Justin’s rating: This little piggy went screaming off to a much better movie

Justin’s review: If you ever wanted to ensnaring me — call it To Catch a Mutant — then all you’d need to construct a honey pot is the promise of two or more ridiculous elements existing in the same cinematic structure. Two or more weird things in your film? I’m there, sticking my head right up into it, even if it’s the worst thing in the world and the jaws of an inescapable runtime clamp down over my neck. I can’t resist.

Don’t judge my honey pots, because you’ve got yours and they are equally disturbing. I’m just saying this so you’ll understand why I’ll hear “Meat Loaf was in a movie about a fun-sized Bigfoot” and promptly shove everything off my schedule to watch it.

Meat Loaf is Big Jake Grizzly (that’s “Sir Grizzly” to you, and don’t you forget it!), a trapper who goes to the fake movie Himalayas and almost instantly spies a very small bug-eyed muppet. Through obesity and slapstick, Grizzly and his sidekick Blubber lose the yeti to some hikers, who inadvertently bring it back with them to suburbia.

Discount Jerry Seinfeld is the lucky one who infects his family with this fuzzy ball of charm. It’s probably not the best time, as his wife is suffering brain damage that makes her slip in and out of a fake British accent and his daughter is obsessed with baking pies. But they Harry and the Hendersons it up in the whitest of all white homes, teaching the yeti what it means to love and be fake American, while Meat Loaf tries to find them and yetinap his way to fame and fortune.

If there’s a lesson to be learned from To Catch a Yeti, it’s “parents of spoiled kids have no compunction against grabbing unknown animals as pets for their prodigious progeny.” While Seinfeld and his Semi-British Wife are cool letting a future pandemic brew in their living room, we discover that Meat Loaf is actually working to get the creature for the rich jerks’ bratty son.

Mind you, when they set him to this task, everyone kind of assumed that the yeti was massive. If this had happened, I can only imagine how an eight-foot primeval slab of fur and muscle would respond to an entitled kid. Probably would eat his face, and that’d end up being a movie that would go down in legend.

If the flat acting here doesn’t impress you, the absurdly fast pacing will.

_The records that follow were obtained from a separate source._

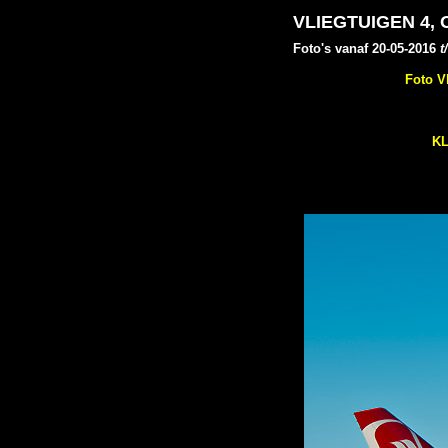
VLIEGTUIGEN 4,
Foto's vanaf 20-05-2016
t
F
oto V
KL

This movie does not truck with suspense or build-up. Everything happens almost the second the notion comes into view. Yeti spotted in minute three. Captured minute five. Expedition comes home minute seven. And so on and so on. For example, you know that movies like this will pull a cheap card from E.T. and nearly have the creature die only for the kid to help make it better. But in To Catch a Yeti, this happens in the first rather than the third act. Honestly, I started to get worried they were front-loading too much of the genius of this film. How would they be able to go the distance!

The answer to that is a fierce cat-and-mouse game between Grizzly and Amy, the little girl who’s become the yeti’s adopted mother. They all go to New York, and Kevin McCallister waves to them as they pass by to do hijinks. There’s also a good chunk of time spent staring at the oversized and slightly repulsive feet of this monster. Hey, whatever gets us to the end credits!

Every once in a while, I find myself curious and fearful what Canada might be up to. With all of that land mass and a surplus of bears, it concerns me. Then it releases movies like To Catch a Yeti and I breathe a sigh of relief that the arms race has yet to reach a crisis point.

Didja notice?

  • What is this opening with the guy on the screen looking up at visions of donuts?
  • What’s with the fake folk song growling on and on?
  • The “Himalayas” look like a rather tame neighborhood park filmed at a low angle
  • Yetis eat pinecones and love to sled/ski on their giant fish
  • Where’d the hikers park that plane? And how’d he pack a tent with a living, moving yeti still inside of it?
  • Yes, let’s keep feeding the strange creature all sorts of junk food. “I know what I’m doing!” says the daughter who knows absolutely nothing.
  • “It’s a ‘he’ mom.” “How do you know?” “I looked!” WHAT.
  • Yetis need to be force-fed ice cream to keep them cool. And sleep in the airtight fridge.
  • What matte lines? This is flawless special effects!
  • This family owns the only fridge in the world that doesn’t burn out when you leave the door open all night, every night!
  • French maid wears French maid outfits. Of course.
  • Amy storms upstairs, packs, runs over to a bus station, and goes to New York City… all in the time that it takes the parents and the one cop to finish their conversation
  • HAHA Meat Loaf throws the jerk across the room
  • Well they found their kid pretty dang quick
  • US Customs doesn’t need no identification!